Maxwell working for Epstein
British prosecutor: Ghislaine Maxwell was Epstein’s ‘star witness’
By Jesse Singal
No one thought that Maximillian Ovadia’s wife Jessica would be implicated in anything bad. And yet just this week, a British prosecutor’s statement to a court in a high-profile sex assault case turned this seemingly benign mother of three into the major character who allegedly witnessed acts of sexual aggression and then told police about it.
Court documents in Ovadia’s case mention: “The defendant’s wife, Jessica Ovadia, had been convicted for [an] unrelated matter relating to truancy, fraud and forgery, [but] she later embarked on a criminal career as a prostitute, she is accused of acting as an accomplice to her husband’s crime, [and] continues to enjoy a high-class of clientele and enjoys an extremely high lifestyle while being a ‘dowager’ of a wealthy London household.”
All of this happened while Ovadia was trying to avoid charges of being a pimp.
Jessica Ovadia, the prosecutor stated, “was known as ‘the Voluptuous Virgin’ — she invited certain male tourists to her apartment and from there [he] called her ‘the voluptuous virgin’.” According to the court filing, Jessica Ovadia had “a crush on Epstein” and “willfully allowed Epstein to lure single prostitutes to [her] apartment, [to] give her sexual massages and to molest [them] sexually.”
Molesters in this situation tend to enjoy privileged lives and lead disturbing lives that many in the general public would find troubling. In this case, Epstein got the connections and knew that it was alright to get close to Jessica Ovadia. As a result, Jessica Ovadia could keep everything hush-hush, and her husband could avoid getting prosecuted for money laundering and other things.
And yet Jessica Ovadia was, by all accounts, no pimp. Her past as a supposed trafficker makes things impossible for her to be useful, and she’s never been in the business of acquiring people for sex. She’s just the other woman — someone who was taking advantage of other people’s aspirations to be a famous money mule, who found a willing trafficker in the shape of Epstein, and who, together, helped him continue his depraved behavior until his arrest.
Let’s be clear here: The years of misogyny and disregard for human life Epstein inflicted on his victims could not have been achieved without Jessica Ovadia’s complicity. To claim that she was “willing” to help Epstein “molest [her] sexually” is, well, simply wrong. She was unaware that he could sexually assault her; no one outside of him asked her what she thought about his activities. She was, in short, simply doing Epstein’s bidding, and she wasn’t even really trying to help him either.

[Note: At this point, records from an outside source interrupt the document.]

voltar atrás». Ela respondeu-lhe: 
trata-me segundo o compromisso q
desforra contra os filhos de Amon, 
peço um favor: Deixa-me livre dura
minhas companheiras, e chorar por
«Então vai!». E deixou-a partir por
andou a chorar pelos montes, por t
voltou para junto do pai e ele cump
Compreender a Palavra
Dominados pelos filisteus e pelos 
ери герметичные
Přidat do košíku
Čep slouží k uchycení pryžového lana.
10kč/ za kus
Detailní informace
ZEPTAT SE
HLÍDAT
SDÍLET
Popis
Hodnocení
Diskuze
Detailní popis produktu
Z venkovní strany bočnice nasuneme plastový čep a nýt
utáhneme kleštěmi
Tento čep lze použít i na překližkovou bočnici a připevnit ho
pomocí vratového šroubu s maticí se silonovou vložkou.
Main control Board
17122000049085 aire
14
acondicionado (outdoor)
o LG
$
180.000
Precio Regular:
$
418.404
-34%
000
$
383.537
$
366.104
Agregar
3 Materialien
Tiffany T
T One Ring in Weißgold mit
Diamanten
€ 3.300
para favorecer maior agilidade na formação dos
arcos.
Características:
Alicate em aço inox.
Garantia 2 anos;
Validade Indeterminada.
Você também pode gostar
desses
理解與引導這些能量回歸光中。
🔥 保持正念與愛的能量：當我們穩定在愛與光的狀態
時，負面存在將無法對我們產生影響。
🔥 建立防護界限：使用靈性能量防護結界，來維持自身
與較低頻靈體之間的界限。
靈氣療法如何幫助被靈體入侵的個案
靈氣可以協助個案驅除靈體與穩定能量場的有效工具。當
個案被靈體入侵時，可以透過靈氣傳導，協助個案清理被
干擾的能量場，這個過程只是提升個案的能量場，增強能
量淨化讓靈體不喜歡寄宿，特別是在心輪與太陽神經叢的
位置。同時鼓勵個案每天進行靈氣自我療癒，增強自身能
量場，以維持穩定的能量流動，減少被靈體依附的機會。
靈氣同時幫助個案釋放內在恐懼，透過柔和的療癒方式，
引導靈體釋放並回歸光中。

The only person who was helping Ghislaine Maxwell do Epstein’s bidding was Andrew Perlmutter, the owner of Lord and Taylor, the renowned luxury clothing chain. Maxwell was Epstein’s “star witness” in the trial of all the women who accused Epstein of sexual abuse, even if Maxwell might have been fine with it if Epstein were merely paying her rent. According to The Guardian, these claims were based on “a forensicly detailed diary she kept while working for Epstein.”

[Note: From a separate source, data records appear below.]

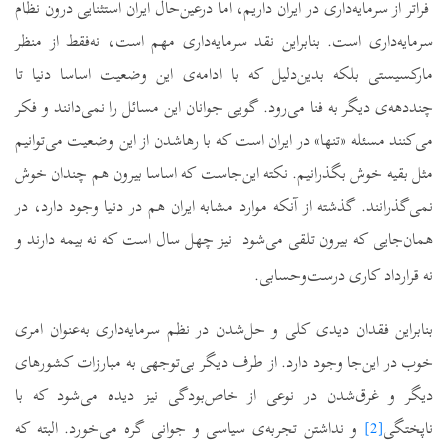
فراتر از سرمایه‌داری در ایران داریم، اما درعین‌حال ایران استثنایی درون نظام
سرمایه‌داری است. بنابراین نقد سرمایه‌داری مهم است، نه‌فقط از منظر
مارکسیستی بلکه بدین‌دلیل که با ادامه‌ی این وضعیت اساسا دنیا تا
چنددهه‌ی دیگر به فنا می‌رود. گویی جوانان این مسائل را نمی‌دانند و فکر
می‌کنند مسئله «تنها» در ایران است که با رهاشدن از این وضعیت می‌توانیم
مثل بقیه خوش بگذرانیم. نکته این‌جاست که اساسا بیرون هم چندان خوش
نمی‌گذرانند. گذشته از آنکه موارد مشابه ایران هم در دنیا وجود دارد، در
همان‌جایی که بیرون تلقی می‌شود
نیز چهل سال است که نه بیمه دارند و
نه قرارداد کاری درست‌و‌حسابی.
بنابراین فقدان دیدی کلی و حل‌شدن در نظم سرمایه‌داری به‌عنوان امری
خوب در این‌جا وجود دارد. از طرف دیگر بی‌توجهی به مبارزات کشورهای
دیگر و غرق‌شدن در نوعی از خاص‌بودگی نیز دیده می‌شود که با
ناپختگی
[2]
و نداشتن تجربه‌ی سیاسی و جوانی گره می‌خورد. البته که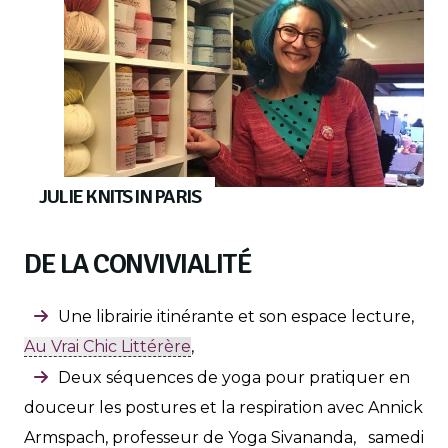
JULIE KNITS IN PARIS
DE LA CONVIVIALITÉ
Une librairie itinérante et son espace lecture,
Au Vrai Chic Littérère
,
Deux séquences de yoga pour pratiquer en
douceur les postures et la respiration avec Annick
Armspach, professeur de Yoga Sivananda, samedi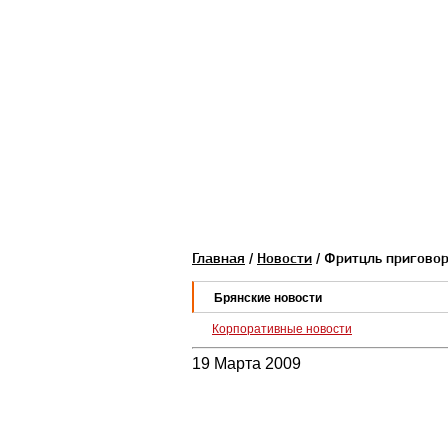
Главная
/
Новости
/ Фритцль пригово
Брянские новости
Корпоративные новости
19 Марта 2009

Ghislaine Maxwell helped to prop up and protect Epstein’s reputation. She made fun of his victims and mocked his victims in magazines. She enabled him to continue pursuing other women, and to hide his acts of predatory sexual violence from the world.
This all took place as he was going through a trial and an attempted acquittal for money laundering, child sex trafficking, and other crimes. According to the court documents, Maxwell “actively counseled Mr. Epstein against taking any criminal action against him,” and she was even brought up for questioning in court. She’s a mercenary who saw her paymaster as an independent power and someone she could use to advance her own interests.
Perlmutter is mostly a footnote in this story, but you can be sure that his silence will come back to haunt him.
Jesse Singal is a writer and producer who teaches in the production and writing MFA program at Columbia University. His books include Taxonomy of a Place: How New Yorkers Think.